[Extracted data entries]:
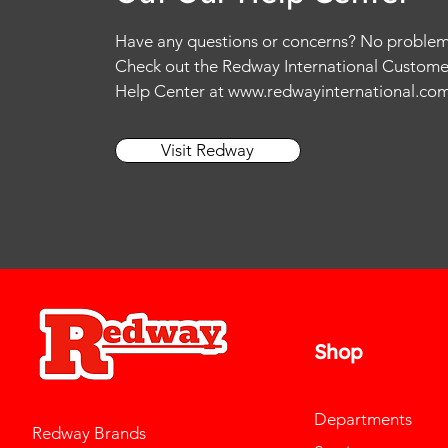
Have any questions or concerns? No problem
Check out the Redway International Custome
Help Center at
www.redwayinternational.co
Visit Redway
Shop
Departments
Redway Brands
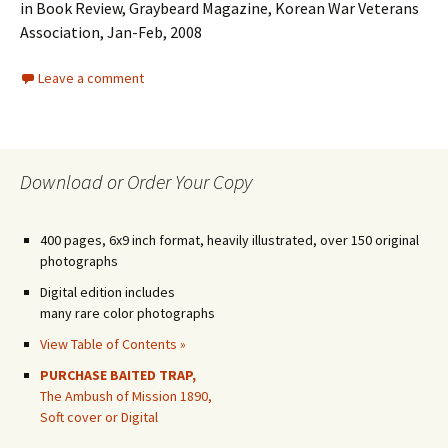
in Book Review, Graybeard Magazine, Korean War Veterans
Association, Jan-Feb, 2008
Leave a comment
Download or Order Your Copy
400 pages, 6x9 inch format, heavily illustrated, over 150 original
photographs
Digital edition includes
many rare color photographs
View Table of Contents »
PURCHASE BAITED TRAP,
The Ambush of Mission 1890,
Soft cover or Digital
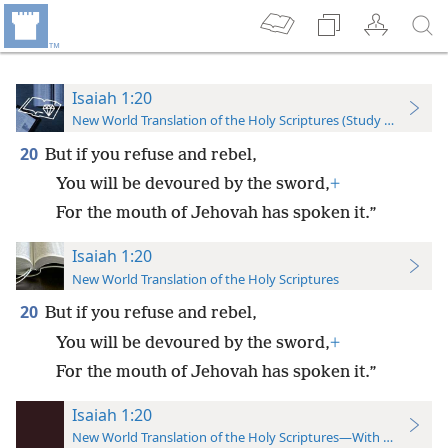
Isaiah 1:20
New World Translation of the Holy Scriptures (Study Edition)
20
But if you refuse and rebel,
You will be devoured by the sword,
+
For the mouth of Jehovah has spoken it.”
Isaiah 1:20
New World Translation of the Holy Scriptures
20
But if you refuse and rebel,
You will be devoured by the sword,
+
For the mouth of Jehovah has spoken it.”
Isaiah 1:20
New World Translation of the Holy Scriptures—With References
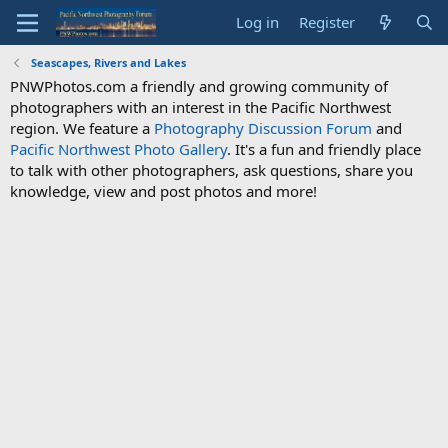
Log in
Register
Seascapes, Rivers and Lakes
PNWPhotos.com a friendly and growing community of
photographers with an interest in the Pacific Northwest
region. We feature a
Photography Discussion Forum
and
Pacific Northwest Photo Gallery
. It's a fun and friendly place
to talk with other photographers, ask questions, share you
knowledge, view and post photos and more!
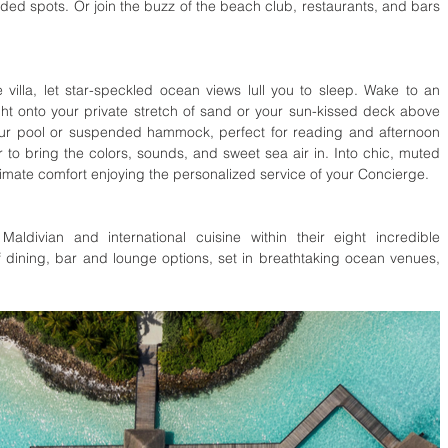
ed spots. Or join the buzz of the beach club, restaurants, and bars 
 villa, let star-speckled ocean views lull you to sleep. Wake to an 
ht onto your private stretch of sand or your sun-kissed deck above 
your pool or suspended hammock, perfect for reading and afternoon 
to bring the colors, sounds, and sweet sea air in. Into chic, muted 
timate comfort enjoying the personalized service of your Concierge.
ldivian and international cuisine within their eight incredible 
f dining, bar and lounge options, set in breathtaking ocean venues, 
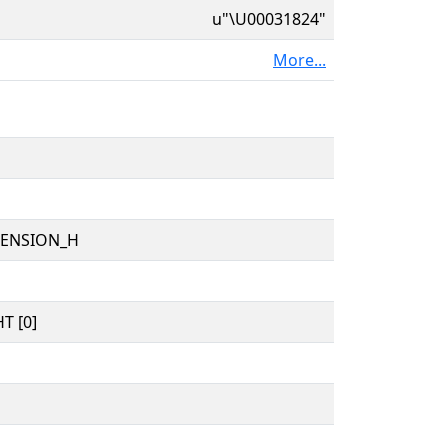
u"\U00031824"
More...
TENSION_H
T [0]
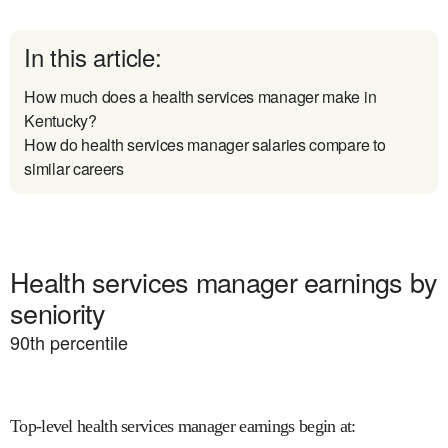
In this article:
How much does a health services manager make in
Kentucky?
How do health services manager salaries compare to
similar careers
Health services manager earnings by
seniority
90
th percentile
Top-level health services manager earnings begin at
:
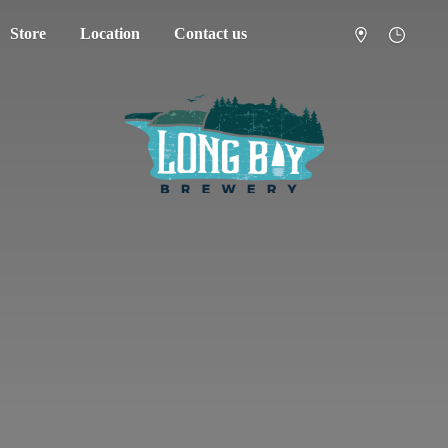
Store
Location
Contact us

[Prompt]:
Of the lines above, copy only those from the one holding "Departments" to the one holding "ht onto your", both included, and exclude every image.

[Your response]:
Departments
Redway Brands
in Book Review, Graybeard Magazine, Korean War Veterans
Association, Jan-Feb, 2008
Leave a comment
Download or Order Your Copy
400 pages, 6x9 inch format, heavily illustrated, over 150 original
photographs
Digital edition includes
many rare color photographs
View Table of Contents »
PURCHASE BAITED TRAP,
The Ambush of Mission 1890,
Soft cover or Digital
Isaiah 1:20
New World Translation of the Holy Scriptures (Study Edition)
20
But if you refuse and rebel,
You will be devoured by the sword,
+
For the mouth of Jehovah has spoken it.”
Isaiah 1:20
New World Translation of the Holy Scriptures
20
But if you refuse and rebel,
You will be devoured by the sword,
+
For the mouth of Jehovah has spoken it.”
Isaiah 1:20
New World Translation of the Holy Scriptures—With References
Log in
Register
Seascapes, Rivers and Lakes
PNWPhotos.com a friendly and growing community of
photographers with an interest in the Pacific Northwest
region. We feature a
Photography Discussion Forum
and
Pacific Northwest Photo Gallery
. It's a fun and friendly place
to talk with other photographers, ask questions, share you
knowledge, view and post photos and more!
ed spots. Or join the buzz of the beach club, restaurants, and bars 
 villa, let star-speckled ocean views lull you to sleep. Wake to an 
ht onto your private stretch of sand or your sun-kissed deck above 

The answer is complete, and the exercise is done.